- [Problem to solve]
Please return the lines of the data that contain "Stellplatz".

Stored data
=== Begin Enclosure ===
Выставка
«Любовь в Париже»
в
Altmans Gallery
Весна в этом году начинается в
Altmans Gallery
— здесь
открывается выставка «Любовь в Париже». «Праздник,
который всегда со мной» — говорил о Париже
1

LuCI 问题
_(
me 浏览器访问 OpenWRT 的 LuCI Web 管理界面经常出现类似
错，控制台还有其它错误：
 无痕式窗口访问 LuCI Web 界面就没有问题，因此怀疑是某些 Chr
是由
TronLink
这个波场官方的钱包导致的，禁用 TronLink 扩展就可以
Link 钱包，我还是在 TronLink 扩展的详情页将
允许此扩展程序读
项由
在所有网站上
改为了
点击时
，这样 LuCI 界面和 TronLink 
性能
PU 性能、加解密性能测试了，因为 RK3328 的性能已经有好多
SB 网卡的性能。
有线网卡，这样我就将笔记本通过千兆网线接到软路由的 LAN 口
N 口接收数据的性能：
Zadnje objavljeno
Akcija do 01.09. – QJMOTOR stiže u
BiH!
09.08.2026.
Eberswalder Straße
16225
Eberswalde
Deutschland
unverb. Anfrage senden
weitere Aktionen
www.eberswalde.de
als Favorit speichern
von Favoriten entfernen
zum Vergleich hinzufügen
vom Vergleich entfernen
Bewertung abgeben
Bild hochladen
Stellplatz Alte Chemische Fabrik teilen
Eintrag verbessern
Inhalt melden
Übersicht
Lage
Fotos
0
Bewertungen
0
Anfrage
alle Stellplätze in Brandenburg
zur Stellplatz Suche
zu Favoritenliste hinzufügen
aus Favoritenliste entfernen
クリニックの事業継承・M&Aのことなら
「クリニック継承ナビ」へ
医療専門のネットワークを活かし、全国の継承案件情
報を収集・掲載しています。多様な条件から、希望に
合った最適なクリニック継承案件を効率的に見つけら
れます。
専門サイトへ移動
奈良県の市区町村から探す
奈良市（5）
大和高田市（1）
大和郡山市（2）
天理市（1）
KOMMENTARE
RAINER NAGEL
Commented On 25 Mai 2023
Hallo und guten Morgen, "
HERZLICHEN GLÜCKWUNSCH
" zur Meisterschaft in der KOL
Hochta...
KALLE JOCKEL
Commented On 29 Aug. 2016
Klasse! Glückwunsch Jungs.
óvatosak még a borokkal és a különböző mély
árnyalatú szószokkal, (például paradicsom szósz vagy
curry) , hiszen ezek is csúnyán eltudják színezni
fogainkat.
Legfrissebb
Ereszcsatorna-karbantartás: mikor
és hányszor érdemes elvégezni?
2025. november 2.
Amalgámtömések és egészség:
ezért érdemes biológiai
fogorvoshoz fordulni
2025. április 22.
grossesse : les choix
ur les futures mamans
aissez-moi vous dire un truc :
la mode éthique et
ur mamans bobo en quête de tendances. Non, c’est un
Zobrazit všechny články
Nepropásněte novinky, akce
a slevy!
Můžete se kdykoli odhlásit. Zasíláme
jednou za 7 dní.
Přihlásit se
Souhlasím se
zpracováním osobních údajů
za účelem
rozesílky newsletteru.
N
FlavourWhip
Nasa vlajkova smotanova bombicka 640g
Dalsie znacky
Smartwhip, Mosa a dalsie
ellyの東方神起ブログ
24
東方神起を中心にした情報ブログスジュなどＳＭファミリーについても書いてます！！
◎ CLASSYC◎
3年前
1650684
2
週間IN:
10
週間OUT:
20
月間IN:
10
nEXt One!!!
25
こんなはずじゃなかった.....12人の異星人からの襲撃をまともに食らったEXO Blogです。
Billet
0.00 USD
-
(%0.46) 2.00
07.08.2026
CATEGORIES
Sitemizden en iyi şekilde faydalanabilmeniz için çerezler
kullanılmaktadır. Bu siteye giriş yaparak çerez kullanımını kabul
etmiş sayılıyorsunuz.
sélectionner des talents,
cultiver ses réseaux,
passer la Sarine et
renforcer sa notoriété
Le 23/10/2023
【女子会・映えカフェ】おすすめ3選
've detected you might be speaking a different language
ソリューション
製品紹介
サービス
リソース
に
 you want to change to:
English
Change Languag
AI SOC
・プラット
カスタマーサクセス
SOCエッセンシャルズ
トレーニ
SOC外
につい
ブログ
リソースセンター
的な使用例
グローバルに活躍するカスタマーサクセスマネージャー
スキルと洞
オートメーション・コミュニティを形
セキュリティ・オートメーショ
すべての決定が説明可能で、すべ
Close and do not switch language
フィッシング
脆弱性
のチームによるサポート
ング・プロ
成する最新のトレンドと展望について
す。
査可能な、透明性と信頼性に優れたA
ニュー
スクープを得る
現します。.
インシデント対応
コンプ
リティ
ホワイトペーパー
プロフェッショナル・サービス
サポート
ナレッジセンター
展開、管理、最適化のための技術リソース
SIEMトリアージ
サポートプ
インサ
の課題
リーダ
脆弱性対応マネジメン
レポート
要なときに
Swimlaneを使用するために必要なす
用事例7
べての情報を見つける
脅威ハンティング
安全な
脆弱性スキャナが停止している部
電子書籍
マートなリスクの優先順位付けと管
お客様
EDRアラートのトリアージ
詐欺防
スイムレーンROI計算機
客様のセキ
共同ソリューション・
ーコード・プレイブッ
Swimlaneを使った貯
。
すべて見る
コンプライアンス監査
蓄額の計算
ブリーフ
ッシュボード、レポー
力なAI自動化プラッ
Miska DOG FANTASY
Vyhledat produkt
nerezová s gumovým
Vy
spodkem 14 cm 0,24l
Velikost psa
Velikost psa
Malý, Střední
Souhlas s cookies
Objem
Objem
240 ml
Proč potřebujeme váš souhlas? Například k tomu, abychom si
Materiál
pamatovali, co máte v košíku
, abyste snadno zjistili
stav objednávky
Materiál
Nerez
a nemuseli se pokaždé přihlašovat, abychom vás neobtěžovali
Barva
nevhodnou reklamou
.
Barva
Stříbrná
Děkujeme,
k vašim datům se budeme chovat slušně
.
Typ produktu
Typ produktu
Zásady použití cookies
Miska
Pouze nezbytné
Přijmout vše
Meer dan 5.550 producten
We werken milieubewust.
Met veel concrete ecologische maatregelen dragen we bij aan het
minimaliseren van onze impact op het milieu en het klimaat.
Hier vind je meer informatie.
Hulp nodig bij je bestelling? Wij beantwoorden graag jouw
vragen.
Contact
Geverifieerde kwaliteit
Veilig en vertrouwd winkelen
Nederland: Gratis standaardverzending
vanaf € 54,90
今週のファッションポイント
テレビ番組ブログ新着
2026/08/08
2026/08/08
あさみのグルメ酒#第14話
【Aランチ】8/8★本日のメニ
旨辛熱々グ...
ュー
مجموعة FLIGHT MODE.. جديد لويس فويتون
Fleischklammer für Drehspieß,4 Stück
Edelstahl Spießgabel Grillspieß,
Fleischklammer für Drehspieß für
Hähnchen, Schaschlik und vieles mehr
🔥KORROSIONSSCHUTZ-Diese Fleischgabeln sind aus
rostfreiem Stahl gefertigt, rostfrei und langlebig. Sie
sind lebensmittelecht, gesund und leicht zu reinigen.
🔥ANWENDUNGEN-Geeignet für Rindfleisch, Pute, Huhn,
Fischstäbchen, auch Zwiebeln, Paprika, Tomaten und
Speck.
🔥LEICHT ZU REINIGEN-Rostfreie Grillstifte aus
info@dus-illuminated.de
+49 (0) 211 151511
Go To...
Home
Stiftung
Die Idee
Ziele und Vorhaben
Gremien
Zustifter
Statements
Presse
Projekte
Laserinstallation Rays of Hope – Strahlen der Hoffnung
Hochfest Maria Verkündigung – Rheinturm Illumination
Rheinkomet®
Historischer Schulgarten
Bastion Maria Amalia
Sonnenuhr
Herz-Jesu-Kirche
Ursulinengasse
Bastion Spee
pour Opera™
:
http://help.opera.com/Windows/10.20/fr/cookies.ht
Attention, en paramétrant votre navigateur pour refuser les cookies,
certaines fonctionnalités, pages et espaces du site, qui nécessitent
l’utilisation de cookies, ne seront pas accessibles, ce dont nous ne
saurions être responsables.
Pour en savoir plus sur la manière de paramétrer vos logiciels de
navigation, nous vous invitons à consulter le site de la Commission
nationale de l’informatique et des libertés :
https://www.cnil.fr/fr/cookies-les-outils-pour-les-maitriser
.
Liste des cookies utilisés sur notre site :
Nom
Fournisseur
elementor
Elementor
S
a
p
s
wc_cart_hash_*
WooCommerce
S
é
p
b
=== End Enclosure ===
- [Exercise solution]
Stellplatz Alte Chemische Fabrik teilen
zur Stellplatz Suche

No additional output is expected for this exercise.